The plant where she used to look forward to work is now a place she doesn't like to look at at all.

"It literally makes me sick on my stomach," she said.

Hurley joined eight other people Wednesday. They held signs in a modest, socially distant protest in which they urged GE to reopen the largely empty plant and allow them to make items needed to fight the coronavirus.

"The factory is sitting there empty now and a lot of space and a lot of skilled people around there that could build ventilators and anything else that might would help out," Hurley said.

Just around the corner, they've taken that same message to the sky with a billboard directed at President Trump.

The protest was scheduled to happen simultaneously at the Salem plant and others in Texas, New York and Massachusetts. At other plants, workers demanded safer conditions. According to a release from the Industrial Division of the Communications Workers of America (IUE-CWA), those safety demands include, "the installation of proper equipment for taking the temperature of every person, employee or not, before they enter a GE facility and discussions with Union officials at both the national and plant level on how to best protect workers required to remain on the job during the COVID-19 pandemic."

WDBJ7 reached out to General Electric. A spokesperson said he got the message from the union.

He said in an emailed statement, “GE is working around the clock to increase production of much-needed medical equipment. GE Healthcare has already doubled ventilator production capacity, with a plan to double it again by June, in addition to partnering with Ford Motor Company to further increase ventilator production. We continue to explore additional opportunities to support the fight against COVID-19, prioritizing fast, efficient options to meet this immediate need, while also supporting ongoing mission-critical work for our customers as well.”

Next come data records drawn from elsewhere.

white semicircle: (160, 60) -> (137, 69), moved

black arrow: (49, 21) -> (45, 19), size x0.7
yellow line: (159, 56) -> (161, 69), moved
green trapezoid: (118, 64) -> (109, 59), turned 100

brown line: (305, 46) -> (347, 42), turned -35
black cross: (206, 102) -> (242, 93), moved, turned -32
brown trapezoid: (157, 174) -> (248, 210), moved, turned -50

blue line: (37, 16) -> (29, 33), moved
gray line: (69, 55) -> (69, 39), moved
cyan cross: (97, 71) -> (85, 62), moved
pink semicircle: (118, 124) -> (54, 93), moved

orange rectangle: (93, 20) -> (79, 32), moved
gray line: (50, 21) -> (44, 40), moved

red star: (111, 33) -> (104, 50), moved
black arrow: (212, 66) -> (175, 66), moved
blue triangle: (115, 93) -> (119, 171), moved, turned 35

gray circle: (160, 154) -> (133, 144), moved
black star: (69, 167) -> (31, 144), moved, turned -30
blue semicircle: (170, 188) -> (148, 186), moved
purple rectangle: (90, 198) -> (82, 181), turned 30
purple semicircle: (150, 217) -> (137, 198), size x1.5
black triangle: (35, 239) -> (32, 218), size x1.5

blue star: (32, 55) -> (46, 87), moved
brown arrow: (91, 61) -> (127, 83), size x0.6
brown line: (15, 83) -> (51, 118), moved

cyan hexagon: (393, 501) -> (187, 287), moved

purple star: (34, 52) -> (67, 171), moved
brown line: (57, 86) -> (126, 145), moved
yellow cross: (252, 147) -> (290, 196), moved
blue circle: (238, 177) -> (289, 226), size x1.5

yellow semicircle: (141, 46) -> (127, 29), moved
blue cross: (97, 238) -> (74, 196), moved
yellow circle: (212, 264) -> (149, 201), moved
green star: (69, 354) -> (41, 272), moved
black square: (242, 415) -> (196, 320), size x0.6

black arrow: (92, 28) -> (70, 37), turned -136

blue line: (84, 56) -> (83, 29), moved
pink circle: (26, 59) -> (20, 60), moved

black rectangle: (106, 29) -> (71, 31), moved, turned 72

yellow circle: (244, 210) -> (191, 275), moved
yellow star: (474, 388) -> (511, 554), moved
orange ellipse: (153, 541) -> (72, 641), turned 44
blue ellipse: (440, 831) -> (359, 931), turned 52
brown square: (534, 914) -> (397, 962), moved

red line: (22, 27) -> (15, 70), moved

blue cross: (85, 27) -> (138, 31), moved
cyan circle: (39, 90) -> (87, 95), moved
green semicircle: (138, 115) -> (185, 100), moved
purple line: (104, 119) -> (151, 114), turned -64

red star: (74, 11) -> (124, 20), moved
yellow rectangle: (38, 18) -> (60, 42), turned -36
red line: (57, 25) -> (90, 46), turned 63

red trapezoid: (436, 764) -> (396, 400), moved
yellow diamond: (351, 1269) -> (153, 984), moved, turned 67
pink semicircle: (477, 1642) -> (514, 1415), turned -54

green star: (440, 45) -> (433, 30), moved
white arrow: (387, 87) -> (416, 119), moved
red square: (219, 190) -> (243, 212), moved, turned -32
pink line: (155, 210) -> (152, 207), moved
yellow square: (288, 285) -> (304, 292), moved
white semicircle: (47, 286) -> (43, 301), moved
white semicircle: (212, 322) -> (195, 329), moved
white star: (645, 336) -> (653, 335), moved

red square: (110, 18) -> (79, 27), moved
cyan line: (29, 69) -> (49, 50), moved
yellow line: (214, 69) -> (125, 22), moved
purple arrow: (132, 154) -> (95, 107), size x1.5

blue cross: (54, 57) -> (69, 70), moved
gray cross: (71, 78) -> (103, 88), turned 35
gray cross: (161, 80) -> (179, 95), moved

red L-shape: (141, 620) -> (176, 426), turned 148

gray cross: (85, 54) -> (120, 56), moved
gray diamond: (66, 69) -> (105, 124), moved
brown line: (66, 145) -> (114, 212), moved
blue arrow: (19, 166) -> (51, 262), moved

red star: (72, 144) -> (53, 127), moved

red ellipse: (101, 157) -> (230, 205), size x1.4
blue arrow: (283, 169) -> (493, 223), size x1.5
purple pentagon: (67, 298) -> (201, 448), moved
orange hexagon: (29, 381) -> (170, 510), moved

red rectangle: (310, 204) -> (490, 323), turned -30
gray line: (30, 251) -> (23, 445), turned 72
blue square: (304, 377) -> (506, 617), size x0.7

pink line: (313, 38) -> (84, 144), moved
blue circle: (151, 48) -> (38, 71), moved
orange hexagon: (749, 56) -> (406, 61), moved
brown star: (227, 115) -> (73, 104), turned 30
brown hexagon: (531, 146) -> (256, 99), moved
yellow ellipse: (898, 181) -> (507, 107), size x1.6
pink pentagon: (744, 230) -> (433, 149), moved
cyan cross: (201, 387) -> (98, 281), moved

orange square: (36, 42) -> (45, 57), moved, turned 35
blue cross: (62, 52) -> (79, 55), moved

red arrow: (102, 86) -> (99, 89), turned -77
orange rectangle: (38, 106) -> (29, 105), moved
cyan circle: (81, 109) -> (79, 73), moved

Overall, the company believes the time it would take to re-open the facility and re-tool it for ventilator production would not be the most efficient or expedient way to increase ventilator production.

The GE statement mentioned re-tooling the plant wouldn't be the most efficient route right now. That's because in November, the company auctioned off much of the machinery and tools they had used.

Hurley countered it would give GE a fresh slate to start over, especially because she thinks this wont be the last time we could be in this kind of situation.

"At this time, they could be one of the bright spots in the country and step up and help us out," she said.